PROC PRINT data = sample NOOBS;
NOTE: Writing HTML Body file: sashtml1.htm
       title 'Subset of Logged Observations for Hospital 11';
RUN;
NOTE: There were 86 observations read from the data set WORK.SAMPLE.
NOTE: PROCEDURE PRINT used (Total process time):
      real time           0.64 seconds
      cpu time            0.29 seconds

as the iterative DO loop executes 8600 divided by 100, or 86 times.
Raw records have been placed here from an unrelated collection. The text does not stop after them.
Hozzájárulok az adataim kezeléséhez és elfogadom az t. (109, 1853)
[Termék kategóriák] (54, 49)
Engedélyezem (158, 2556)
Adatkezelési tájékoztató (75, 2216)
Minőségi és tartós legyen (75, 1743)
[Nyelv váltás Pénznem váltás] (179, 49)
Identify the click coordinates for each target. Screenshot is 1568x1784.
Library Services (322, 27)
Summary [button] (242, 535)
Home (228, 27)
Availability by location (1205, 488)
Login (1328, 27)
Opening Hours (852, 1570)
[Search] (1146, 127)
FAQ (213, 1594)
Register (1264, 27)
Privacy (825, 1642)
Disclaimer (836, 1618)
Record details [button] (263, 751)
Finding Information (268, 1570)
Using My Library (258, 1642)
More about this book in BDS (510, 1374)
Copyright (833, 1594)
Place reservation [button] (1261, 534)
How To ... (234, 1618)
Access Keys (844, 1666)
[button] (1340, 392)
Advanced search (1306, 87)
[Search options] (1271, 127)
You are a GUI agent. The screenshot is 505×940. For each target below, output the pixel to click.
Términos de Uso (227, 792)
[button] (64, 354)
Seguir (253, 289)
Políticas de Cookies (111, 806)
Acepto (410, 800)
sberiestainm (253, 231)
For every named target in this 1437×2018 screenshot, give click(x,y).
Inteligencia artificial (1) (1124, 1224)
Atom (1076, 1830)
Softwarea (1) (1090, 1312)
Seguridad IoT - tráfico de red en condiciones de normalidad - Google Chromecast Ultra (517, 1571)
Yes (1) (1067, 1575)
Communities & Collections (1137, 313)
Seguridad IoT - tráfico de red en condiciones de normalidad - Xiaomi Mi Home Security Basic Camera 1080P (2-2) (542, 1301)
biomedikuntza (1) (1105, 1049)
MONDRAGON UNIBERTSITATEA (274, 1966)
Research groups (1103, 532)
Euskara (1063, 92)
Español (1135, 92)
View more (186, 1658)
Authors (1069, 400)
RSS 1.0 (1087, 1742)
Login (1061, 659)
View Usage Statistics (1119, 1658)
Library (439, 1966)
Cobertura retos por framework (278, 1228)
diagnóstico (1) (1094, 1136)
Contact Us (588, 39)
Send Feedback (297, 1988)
Note! It is important to emphasize that the method we illustrated here for selecting a sample from a large data set has nothing random about it. That is, we selected a patterned sample, not a random sample, from a large data set. That's why this section is called Creating Samples, not Creating Random Samples. We'll learn how to select a random sample from a large data set in Stat 482.